What to do: Using the listing that follows, filter out every line lacking the string "aldrig" and return the rest.

Excerpted records:

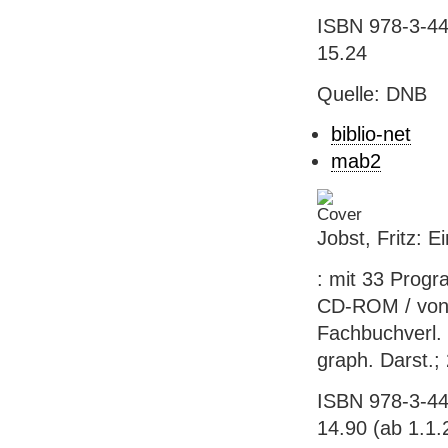
ISBN 978-3-44
15.24
Quelle: DNB
biblio-net
mab2
Jobst, Fritz: E
: mit 33 Prog
CD-ROM / von F
Fachbuchverl. L
graph. Darst.; 
ISBN 978-3-44
14.90 (ab 1.1.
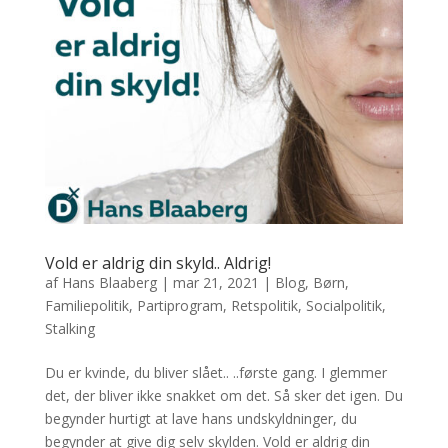
Vold er aldrig din skyld.. Aldrig!
af
Hans Blaaberg
|
mar 21, 2021
|
Blog
,
Børn
,
Familiepolitik
,
Partiprogram
,
Retspolitik
,
Socialpolitik
,
Stalking
Du er kvinde, du bliver slået.. ..første gang. I glemmer
det, der bliver ikke snakket om det. Så sker det igen. Du
begynder hurtigt at lave hans undskyldninger, du
begynder at give dig selv skylden. Vold er aldrig din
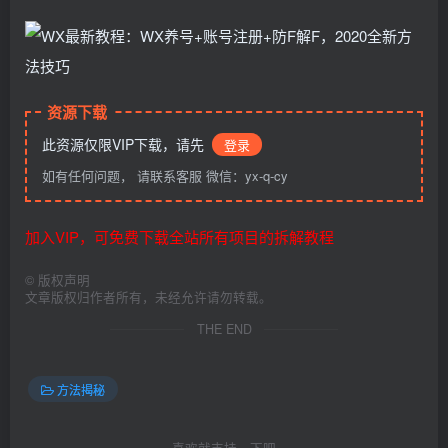
资源下载
此资源仅限VIP下载，请先
登录
如有任何问题， 请联系客服 微信：yx-q-cy
加入VIP，可免费下载全站所有项目的拆解教程
©
版权声明
文章版权归作者所有，未经允许请勿转载。
THE END
方法揭秘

Solution for this problem:
Vold er aldrig din skyld.. Aldrig!
begynder at give dig selv skylden. Vold er aldrig din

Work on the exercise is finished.